Em 2014, começou a tratar a doença com olhar mais amplo. Além de seguir com os medicamentos e reeducar a alimentação, cortando café, queijo, leite, chimarrão, gorduras e frituras, passou a dar mais importância a aspectos comportamentais.
“A mudança veio quando incluí a terapia holística no tratamento. A dores estão muito ligadas à maneira como encaro a vida, à importância que dou a cada coisa e ao meu nível de estresse”, comenta.
Secretário da Sociedade Brasileira de Cefaleia e neurologista do Hospital Albert Einstein, de São Paulo, o médico Mario Peres ressalta que os gatilhos mais relatados pelos pacientes são, justamente, noites maldormidas, jejuns prolongados, estresse e ansiedade.
(Foto: VisualHunt)
(Foto: VisualHunt)

O que é enxaqueca?

É um dos tipos de cefaleia, nome científico das dores de cabeça. Trata-se de uma doença neurológica, genética e crônica, cuja principal característica é a dor de cabeça latejante.
Outros sintomas
– Sensibilidade a luz, cheiros e barulho
– Náuseas e vômitos
– Visões, como pontos luminosos, escuros, linhas em ziguezague que antecedem ou acompanham as crises de dor
– Formigamento e dormências no corpo
– Tonturas, sensibilidade a movimentos ou passar mal em viagens de carro, ônibus, barco.
Fatores que desencadeiam crise
Muitas pessoas têm dor logo após períodos de estresse ou excitação. Mas há outros fatores. Veja os mais comuns:
Alimentos e bebidas
– Queijos amarelos envelhecidos
– Frutas cítricas
– Banana
– Linguiças
– Salsichas e alimentos de coloração avermelhada em conserva
– Frituras e gorduras
– Chocolate
– Café, chá e refrigerantes a base de cola
– Aspartame
– Vinho
– Cerveja (ou chope)
Hábitos de alimentação e sono
– Ficar mais de cinco horas seguidas sem comer
– Dormir mais ou menos do que o habitual
Variações de temperatura e umidade
– Sair de um lugar quente para um frio ou vice-versa
– Ingestão de líquidos gelados com o organismo aquecido
Menstruação e fatores hormonais
–  É comum às mulheres ter enxaqueca nas fases pré, durante ou pós menstruação
– As crises pioram quando começam a usar anticoncepcionais orais
– Há mulheres que, na menopausa, melhoram espontaneamente e voltam a ter crises ao iniciarem a reposição hormonal
Ao ter uma crise…
– Quem sofre de enxaqueca deve carregar medicamentos que aliviam a dor.
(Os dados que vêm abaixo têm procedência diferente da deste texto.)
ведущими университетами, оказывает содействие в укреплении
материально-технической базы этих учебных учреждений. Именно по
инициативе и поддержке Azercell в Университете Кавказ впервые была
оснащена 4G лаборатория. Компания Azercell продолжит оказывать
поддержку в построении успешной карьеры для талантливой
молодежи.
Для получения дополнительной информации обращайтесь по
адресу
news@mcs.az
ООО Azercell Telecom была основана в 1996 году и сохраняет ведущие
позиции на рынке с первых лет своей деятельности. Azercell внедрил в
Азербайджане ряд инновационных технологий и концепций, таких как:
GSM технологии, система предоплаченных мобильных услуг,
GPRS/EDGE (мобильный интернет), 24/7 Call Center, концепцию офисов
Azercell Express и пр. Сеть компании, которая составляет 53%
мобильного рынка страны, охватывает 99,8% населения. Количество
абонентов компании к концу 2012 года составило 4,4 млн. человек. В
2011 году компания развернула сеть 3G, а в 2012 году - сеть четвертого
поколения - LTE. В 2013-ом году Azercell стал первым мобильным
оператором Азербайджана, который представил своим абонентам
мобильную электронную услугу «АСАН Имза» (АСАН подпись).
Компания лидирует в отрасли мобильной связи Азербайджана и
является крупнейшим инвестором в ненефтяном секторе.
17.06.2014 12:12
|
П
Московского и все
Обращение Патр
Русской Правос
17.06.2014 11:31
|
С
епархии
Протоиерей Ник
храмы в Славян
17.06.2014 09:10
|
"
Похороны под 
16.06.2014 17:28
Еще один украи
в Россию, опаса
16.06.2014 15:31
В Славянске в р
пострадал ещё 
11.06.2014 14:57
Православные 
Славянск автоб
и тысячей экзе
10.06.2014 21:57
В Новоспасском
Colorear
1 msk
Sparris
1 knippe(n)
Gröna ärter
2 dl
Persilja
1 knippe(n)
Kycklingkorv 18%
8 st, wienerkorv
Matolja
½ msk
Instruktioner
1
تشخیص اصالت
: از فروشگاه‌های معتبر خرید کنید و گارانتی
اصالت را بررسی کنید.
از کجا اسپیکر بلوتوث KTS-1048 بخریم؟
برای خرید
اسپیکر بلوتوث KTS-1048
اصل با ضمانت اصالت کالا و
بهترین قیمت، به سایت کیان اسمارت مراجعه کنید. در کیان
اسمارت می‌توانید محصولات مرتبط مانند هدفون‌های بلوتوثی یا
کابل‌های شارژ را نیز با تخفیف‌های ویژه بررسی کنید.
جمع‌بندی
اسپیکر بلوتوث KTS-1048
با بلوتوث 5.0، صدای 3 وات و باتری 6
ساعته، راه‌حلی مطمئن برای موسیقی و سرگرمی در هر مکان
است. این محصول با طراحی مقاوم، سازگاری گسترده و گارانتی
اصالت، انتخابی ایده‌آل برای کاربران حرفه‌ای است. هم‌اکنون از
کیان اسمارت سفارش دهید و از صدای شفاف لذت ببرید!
Consulte o seu médico
– Procure um local fresco e escuro para se recostar
– Coloque gelo sobre as áreas doloridas
– Tome o medicamento para crise recomendado pelo médico
– Beba água e coma moderadamente
– Descanse

Botox ajuda

A toxina botulínica é uma neurotoxina produzida pela bactéria Clostridium botulinum, comumente utilizada para correções faciais – as linhas de expressão do rosto. Popularizada pela marca Botox, sua utilidade como ferramenta de alívio da enxaqueca foi descoberta casualmente. Portadores da doença perceberam a redução das dores após aplicações para outras finalidades. O método é indicado para casos com frequência igual ou superior a 15 dias por mês de sofrimento e precisa ser aplicado a cada três meses, seguindo protocolo específico. A substância precisa ser injetada em 31 a 39 pontos espalhados por testa, nuca, ombro e lateral da cabeça. Ao todo, são utilizadas de 155 a 195 unidades de Botox.